Could you restate word for word the lines running from the one with "Notre expérience auprès des particuliers nous" to the end of the data, both ends included, but without pictures?

========

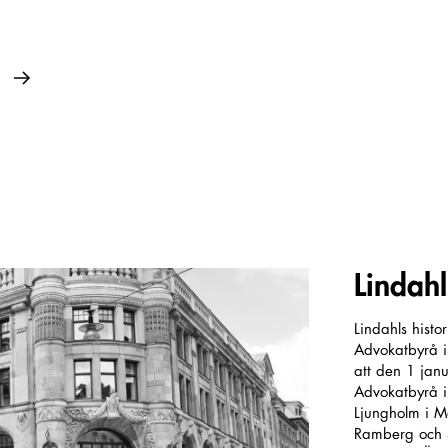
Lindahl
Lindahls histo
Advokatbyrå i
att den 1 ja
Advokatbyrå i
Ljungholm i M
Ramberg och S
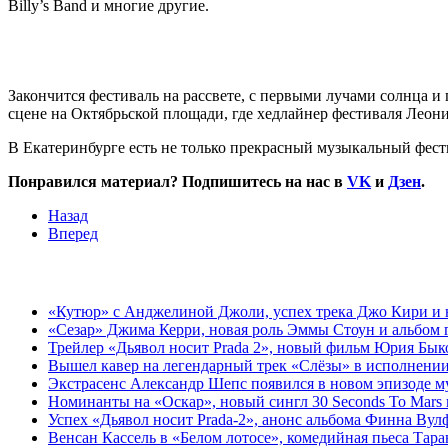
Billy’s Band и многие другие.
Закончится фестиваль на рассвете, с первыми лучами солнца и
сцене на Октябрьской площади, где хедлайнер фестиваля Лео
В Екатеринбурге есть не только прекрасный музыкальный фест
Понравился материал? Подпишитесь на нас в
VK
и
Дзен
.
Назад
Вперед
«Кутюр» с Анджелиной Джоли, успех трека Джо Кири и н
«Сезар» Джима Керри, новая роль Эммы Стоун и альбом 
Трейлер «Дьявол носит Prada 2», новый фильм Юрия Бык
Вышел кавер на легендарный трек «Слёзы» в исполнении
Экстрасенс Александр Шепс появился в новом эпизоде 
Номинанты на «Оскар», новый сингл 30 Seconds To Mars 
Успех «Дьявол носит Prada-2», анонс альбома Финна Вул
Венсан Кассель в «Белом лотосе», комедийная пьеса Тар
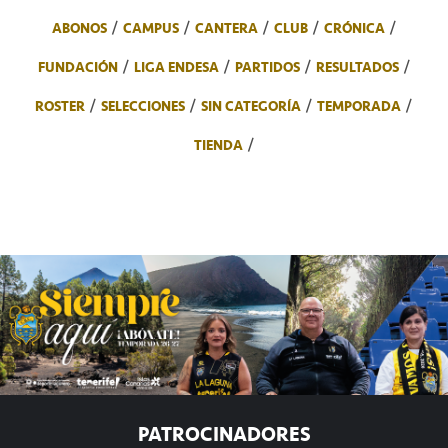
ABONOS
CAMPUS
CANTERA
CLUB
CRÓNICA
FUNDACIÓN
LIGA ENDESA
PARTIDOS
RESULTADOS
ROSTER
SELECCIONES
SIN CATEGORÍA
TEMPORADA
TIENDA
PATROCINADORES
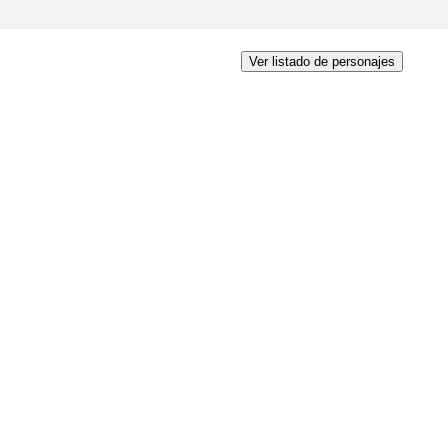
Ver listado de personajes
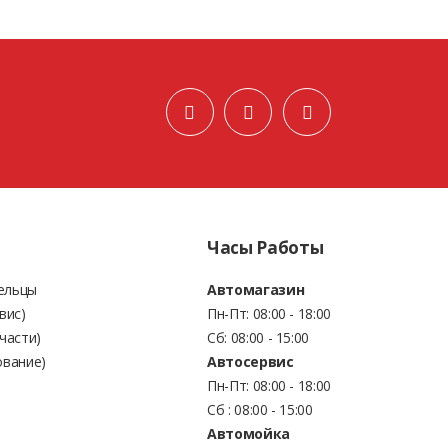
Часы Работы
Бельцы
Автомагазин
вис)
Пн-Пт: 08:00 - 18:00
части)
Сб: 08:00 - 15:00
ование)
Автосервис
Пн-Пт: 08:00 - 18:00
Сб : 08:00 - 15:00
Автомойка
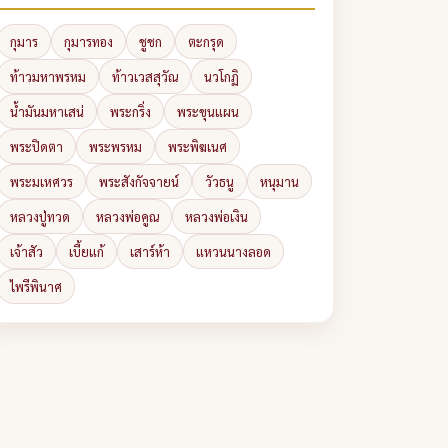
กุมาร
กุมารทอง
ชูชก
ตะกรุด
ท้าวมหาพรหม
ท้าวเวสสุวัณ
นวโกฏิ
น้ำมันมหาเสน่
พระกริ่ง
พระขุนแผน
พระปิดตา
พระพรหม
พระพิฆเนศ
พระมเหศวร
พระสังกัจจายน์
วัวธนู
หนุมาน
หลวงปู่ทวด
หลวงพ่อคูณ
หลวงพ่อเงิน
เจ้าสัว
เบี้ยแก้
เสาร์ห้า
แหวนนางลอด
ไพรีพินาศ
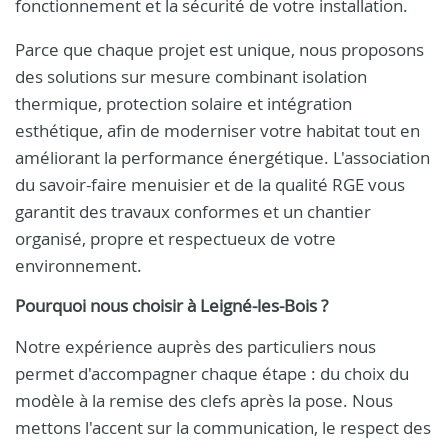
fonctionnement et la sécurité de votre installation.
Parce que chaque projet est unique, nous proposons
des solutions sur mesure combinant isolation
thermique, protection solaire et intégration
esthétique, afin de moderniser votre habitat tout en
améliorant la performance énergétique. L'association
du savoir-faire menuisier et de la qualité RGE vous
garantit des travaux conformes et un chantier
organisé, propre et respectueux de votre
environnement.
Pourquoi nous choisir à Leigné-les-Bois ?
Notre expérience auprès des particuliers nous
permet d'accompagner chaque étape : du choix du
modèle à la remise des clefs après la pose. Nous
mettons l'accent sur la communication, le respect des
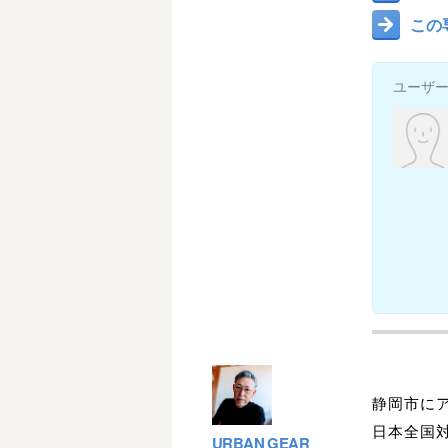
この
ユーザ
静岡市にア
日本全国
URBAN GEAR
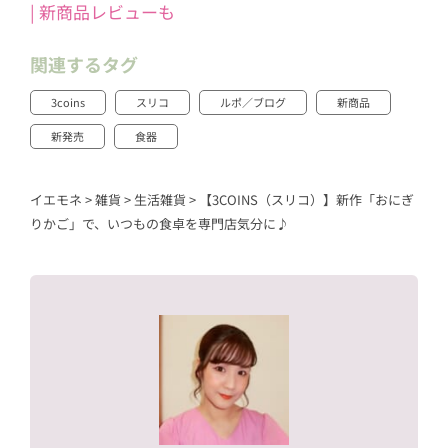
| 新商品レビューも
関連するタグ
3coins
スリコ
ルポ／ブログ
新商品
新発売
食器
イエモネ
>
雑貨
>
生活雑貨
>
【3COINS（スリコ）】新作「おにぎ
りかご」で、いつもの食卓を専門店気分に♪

========

## Response box
Notre expérience auprès des particuliers nous
permet d'accompagner chaque étape : du choix du
modèle à la remise des clefs après la pose. Nous
mettons l'accent sur la communication, le respect des
この
ユーザ
静岡市にア
日本全国
URBAN GEAR
| 新商品レビューも
関連するタグ
3coins
スリコ
ルポ／ブログ
新商品
新発売
食器
イエモネ
>
雑貨
>
生活雑貨
>
【3COINS（スリコ）】新作「おにぎ
りかご」で、いつもの食卓を専門店気分に♪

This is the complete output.